Review by Budd Bailey
You might have heard a lot about the Pittsburgh Steelers of the 1970s. Coming from a 1-13 season in 1969, the Steelers built up their base of talent quickly and won four Super Bowls between the 1970 and 1979 seasons.
The Steelers sent a huge contingent to the Pro Football Hall of Fame in Canton when all was said and done. Terry Bradshaw, Joe Greene, Franco Harris, Lynn Swann, John Stallworth, Jack Lambert, Mel Blount, Mike Webster and Jack Ham have all been inducted.
Someone had to coach those guys, of course. Sure enough, Chuck Noll led the Steelers to a 4-0 record in Super Bowls. It was part of a record of excellence that lasted almost a quarter-century in Pittsburgh, one that will be remembered for the lifetimes of their fans.
It’s interesting that the players have become more famous than their coach, which probably isn’t true for most dynasties. Part of the “problem” is that Noll was never good about talking about himself, and didn’t really like doing it anyway. He went to work, did the best he could, and went home. Day after day.

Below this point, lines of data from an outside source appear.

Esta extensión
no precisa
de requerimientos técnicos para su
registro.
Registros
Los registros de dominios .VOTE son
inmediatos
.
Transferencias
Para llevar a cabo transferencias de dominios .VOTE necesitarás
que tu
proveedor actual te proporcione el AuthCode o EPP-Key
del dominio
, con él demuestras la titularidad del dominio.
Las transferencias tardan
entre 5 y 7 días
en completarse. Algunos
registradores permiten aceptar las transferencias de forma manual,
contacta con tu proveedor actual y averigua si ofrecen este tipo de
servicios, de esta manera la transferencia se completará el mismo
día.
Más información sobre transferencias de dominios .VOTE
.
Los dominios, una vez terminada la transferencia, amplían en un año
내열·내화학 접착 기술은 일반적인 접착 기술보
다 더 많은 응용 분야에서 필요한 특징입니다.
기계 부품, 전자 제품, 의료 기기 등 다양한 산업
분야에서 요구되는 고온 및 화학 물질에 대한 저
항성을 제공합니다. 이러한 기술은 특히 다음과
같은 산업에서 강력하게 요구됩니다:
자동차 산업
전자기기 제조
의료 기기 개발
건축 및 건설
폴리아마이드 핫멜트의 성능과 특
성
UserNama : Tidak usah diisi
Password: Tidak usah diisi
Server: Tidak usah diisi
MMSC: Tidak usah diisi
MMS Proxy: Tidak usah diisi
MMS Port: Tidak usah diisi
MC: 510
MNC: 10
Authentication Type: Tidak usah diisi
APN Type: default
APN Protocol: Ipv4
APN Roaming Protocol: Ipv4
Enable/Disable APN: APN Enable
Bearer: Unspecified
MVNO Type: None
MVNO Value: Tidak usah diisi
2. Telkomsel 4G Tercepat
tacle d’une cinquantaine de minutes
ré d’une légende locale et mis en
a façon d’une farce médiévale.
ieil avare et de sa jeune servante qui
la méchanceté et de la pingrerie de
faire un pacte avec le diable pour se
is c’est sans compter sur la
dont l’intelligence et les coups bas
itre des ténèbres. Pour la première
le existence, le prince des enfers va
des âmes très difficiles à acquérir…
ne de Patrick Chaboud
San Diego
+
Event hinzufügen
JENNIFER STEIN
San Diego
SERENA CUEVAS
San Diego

Therefore, Noll’s story is something of a doughnut – we never knew what was in the middle of it. It took Michael MacCambridge to supply the filling.
MacCambridge put together a biography called “Chuck Noll” over the course of three years. It answers the basic questions about the now-legendary coach. What was he like? What did he value? Who surrounded him?
The author spent three years tracking down people and facts surrounding Noll, who died a few years before this book was completed. He was a smart man from Cleveland who loved to teach – indeed, he probably would have been a teacher if he didn’t find his way into football. It led to a playing career with the Browns, and from there he went on to coach. Noll eventually became an assistant coach with the Baltimore Colts, and was a hot commodity as a potential head coach after the Colts’ 1968 season that ended with a surprising loss to the Jets in Super Bowl III.
The Steelers convinced Noll to take over the coaching duties there, and slowly he brought professionalism and judgment to the organization. It took a few drafts to build up the base of talent, but Pittsburgh was in the playoffs in 1972. In January 1975, the Steelers won their first-ever Super Bowl. Western Pennsylvania had always been a blue collar area associated with mining and manufacturing, and it had always loved its football. Now it head a team to celebrate, and Noll was the primary reason why – even though he’d be the last to take credit.
MacCambridge collects stories from those associated with those teams, and it’s amazing how many co-workers say they never had a one-on-one conversation that lasted more than a few minutes. But many of those same people found themselves paraphrasing Noll in terms of passing on life lessons, such as how striving for excellence should never be a part-time portion of your personality.
Apparently visitors to the Noll household could tell what was important as soon as they walked in the front door of his home. There were family photos everywhere, while football mementos were stashed elsewhere. Chuck was the curious sort, always searching to become an expert at flying or photography or stereos or something else. And when a member of the extended family needed help, Noll was there to provide it.
All of the family members contributed to the book – Chuck himself when he was alive (he died in 2014 after a long battle with Alzheimer’s), wife Marianne, son Chris and niece Joanne all were extraordinarily open in discussing the family’s life. About the only person of consequence who didn’t talk to MacCambridge was Bradshaw. The quarterback apparently still hasn’t come to terms with his feelings about his coach, which is more than a little sad.
It’s as simple as this – you won’t read a better biography than “Chuck Noll.” It fills in the gaps in his personality that were public knowledge at the time, and it explains why those Steeler teams were so good. Fans in Pittsburgh certainly have been reading this book since it came out. Those of us who are late to the party will enjoy it thoroughly as well.